1
0
mirror of https://github.com/postgres/postgres.git synced 2025-07-28 23:42:10 +03:00

Add nbtree skip scan optimization.

Teach nbtree multi-column index scans to opportunistically skip over
irrelevant sections of the index given a query with no "=" conditions on
one or more prefix index columns.  When nbtree is passed input scan keys
derived from a predicate "WHERE b = 5", new nbtree preprocessing steps
output "WHERE a = ANY(<every possible 'a' value>) AND b = 5" scan keys.
That is, preprocessing generates a "skip array" (and an output scan key)
for the omitted prefix column "a", which makes it safe to mark the scan
key on "b" as required to continue the scan.  The scan is therefore able
to repeatedly reposition itself by applying both the "a" and "b" keys.

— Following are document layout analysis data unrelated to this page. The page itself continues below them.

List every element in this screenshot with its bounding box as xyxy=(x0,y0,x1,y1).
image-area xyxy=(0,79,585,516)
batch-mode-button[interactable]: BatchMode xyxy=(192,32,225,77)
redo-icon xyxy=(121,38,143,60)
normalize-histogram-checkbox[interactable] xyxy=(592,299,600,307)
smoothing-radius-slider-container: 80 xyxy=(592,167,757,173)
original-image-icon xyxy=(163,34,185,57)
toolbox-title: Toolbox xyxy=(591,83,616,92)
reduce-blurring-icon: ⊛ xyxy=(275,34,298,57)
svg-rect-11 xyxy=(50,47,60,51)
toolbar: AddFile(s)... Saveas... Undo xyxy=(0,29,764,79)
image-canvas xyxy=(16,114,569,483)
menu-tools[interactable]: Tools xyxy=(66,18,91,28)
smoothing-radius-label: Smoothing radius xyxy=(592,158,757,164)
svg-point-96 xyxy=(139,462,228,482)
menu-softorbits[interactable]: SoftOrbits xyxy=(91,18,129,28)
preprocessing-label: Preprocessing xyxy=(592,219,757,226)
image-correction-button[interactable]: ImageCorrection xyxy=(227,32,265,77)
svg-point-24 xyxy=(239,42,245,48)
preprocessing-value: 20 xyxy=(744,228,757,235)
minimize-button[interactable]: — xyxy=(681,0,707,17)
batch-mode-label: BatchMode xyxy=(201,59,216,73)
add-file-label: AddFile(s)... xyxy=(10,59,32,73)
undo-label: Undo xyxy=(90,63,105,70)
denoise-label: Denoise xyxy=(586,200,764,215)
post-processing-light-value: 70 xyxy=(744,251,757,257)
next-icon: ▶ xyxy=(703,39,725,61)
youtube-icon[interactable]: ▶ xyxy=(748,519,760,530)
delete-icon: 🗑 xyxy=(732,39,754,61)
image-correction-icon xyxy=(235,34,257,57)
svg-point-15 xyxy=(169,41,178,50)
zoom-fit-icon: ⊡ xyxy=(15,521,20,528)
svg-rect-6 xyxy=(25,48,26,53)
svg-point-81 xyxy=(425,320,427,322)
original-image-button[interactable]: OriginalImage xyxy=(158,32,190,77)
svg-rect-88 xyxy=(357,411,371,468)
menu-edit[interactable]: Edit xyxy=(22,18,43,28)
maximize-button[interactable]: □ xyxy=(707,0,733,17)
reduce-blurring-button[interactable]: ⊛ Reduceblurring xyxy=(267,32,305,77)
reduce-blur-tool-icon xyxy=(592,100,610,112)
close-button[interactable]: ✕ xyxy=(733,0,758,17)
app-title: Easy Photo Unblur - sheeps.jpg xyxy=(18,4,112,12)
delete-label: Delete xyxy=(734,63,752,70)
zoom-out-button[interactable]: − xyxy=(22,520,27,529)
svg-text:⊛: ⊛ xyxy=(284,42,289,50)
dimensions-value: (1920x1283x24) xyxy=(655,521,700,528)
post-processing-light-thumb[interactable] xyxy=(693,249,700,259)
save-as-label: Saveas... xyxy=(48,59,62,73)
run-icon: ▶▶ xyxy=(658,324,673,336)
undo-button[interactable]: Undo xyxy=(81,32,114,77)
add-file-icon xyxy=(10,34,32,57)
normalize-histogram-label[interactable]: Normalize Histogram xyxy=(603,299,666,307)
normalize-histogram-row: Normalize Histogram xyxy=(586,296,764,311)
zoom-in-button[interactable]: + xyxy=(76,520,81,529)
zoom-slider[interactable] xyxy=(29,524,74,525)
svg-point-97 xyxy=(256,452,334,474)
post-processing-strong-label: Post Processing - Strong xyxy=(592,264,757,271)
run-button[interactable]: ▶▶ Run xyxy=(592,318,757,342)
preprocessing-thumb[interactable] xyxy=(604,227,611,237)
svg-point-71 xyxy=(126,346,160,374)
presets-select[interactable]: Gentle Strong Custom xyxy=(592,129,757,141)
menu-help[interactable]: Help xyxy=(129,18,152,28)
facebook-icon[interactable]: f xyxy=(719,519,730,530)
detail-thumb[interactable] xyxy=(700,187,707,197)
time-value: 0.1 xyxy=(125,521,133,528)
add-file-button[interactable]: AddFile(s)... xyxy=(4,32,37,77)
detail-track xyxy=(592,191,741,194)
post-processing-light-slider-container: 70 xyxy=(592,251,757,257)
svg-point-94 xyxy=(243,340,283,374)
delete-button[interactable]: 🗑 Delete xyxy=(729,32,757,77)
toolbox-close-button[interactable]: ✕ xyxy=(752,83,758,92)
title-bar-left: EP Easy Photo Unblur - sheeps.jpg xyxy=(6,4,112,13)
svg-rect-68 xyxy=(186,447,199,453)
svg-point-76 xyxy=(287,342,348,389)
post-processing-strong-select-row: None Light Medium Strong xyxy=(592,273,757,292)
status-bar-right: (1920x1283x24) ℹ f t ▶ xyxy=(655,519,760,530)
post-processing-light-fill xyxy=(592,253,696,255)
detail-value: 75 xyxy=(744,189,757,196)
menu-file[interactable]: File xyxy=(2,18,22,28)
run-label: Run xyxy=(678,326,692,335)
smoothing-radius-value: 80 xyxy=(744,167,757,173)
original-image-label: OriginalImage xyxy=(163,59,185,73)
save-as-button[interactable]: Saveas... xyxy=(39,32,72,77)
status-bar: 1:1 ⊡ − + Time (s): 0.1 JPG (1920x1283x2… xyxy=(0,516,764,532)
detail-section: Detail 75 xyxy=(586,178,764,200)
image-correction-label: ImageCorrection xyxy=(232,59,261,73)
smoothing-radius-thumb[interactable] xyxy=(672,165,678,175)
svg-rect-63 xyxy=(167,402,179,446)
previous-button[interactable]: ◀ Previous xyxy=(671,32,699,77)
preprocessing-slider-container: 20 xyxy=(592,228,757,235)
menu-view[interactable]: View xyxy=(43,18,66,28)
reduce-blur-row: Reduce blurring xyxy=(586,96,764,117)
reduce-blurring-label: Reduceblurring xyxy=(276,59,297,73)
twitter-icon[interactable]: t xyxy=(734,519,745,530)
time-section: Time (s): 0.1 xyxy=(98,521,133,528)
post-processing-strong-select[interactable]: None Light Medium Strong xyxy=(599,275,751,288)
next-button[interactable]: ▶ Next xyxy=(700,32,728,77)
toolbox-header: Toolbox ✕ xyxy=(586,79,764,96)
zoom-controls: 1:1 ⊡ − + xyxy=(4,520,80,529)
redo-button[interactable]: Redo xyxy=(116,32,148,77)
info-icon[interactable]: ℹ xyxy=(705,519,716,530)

A skip array has "elements" that are generated procedurally and on
demand, but otherwise works just like a regular ScalarArrayOp array.
Preprocessing can freely add a skip array before or after any input
ScalarArrayOp arrays.  Index scans with a skip array decide when and
where to reposition the scan using the same approach as any other scan
with array keys.  This design builds on the design for array advancement
and primitive scan scheduling added to Postgres 17 by commit 5bf748b8.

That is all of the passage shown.